What to produce: Repeat exactly the lines from the start of the entries below through the line containing "短信验证码 (445, 2237)". Omit the rest.

------ Provided data

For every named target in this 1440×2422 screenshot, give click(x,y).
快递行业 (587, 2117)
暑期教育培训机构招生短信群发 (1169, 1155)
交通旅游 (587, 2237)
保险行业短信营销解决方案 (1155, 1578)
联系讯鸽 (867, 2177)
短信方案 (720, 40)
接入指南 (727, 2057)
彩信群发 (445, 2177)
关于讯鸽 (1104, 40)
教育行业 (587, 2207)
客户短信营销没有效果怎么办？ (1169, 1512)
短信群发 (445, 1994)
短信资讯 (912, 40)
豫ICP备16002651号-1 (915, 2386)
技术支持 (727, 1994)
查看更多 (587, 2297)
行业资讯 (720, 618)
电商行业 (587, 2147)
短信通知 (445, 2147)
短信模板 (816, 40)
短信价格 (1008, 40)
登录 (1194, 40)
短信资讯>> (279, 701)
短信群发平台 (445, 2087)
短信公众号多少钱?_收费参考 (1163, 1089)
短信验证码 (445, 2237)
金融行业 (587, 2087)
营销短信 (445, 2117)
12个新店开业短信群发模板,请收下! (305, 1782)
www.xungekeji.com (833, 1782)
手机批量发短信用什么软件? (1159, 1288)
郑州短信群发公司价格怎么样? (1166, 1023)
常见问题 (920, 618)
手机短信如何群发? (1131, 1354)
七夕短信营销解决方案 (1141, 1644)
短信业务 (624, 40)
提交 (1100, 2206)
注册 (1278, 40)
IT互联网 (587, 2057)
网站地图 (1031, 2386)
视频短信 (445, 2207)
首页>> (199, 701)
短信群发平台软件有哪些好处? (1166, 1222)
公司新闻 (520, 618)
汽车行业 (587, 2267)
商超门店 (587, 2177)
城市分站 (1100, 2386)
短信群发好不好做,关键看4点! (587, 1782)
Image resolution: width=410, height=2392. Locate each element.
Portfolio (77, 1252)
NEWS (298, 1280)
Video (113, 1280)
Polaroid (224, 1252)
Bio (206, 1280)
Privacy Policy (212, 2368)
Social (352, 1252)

------------

Your response:
For every named target in this 1440×2422 screenshot, give click(x,y).
快递行业 (587, 2117)
暑期教育培训机构招生短信群发 (1169, 1155)
交通旅游 (587, 2237)
保险行业短信营销解决方案 (1155, 1578)
联系讯鸽 (867, 2177)
短信方案 (720, 40)
接入指南 (727, 2057)
彩信群发 (445, 2177)
关于讯鸽 (1104, 40)
教育行业 (587, 2207)
客户短信营销没有效果怎么办？ (1169, 1512)
短信群发 (445, 1994)
短信资讯 (912, 40)
豫ICP备16002651号-1 (915, 2386)
技术支持 (727, 1994)
查看更多 (587, 2297)
行业资讯 (720, 618)
电商行业 (587, 2147)
短信通知 (445, 2147)
短信模板 (816, 40)
短信价格 (1008, 40)
登录 (1194, 40)
短信资讯>> (279, 701)
短信群发平台 (445, 2087)
短信公众号多少钱?_收费参考 (1163, 1089)
短信验证码 (445, 2237)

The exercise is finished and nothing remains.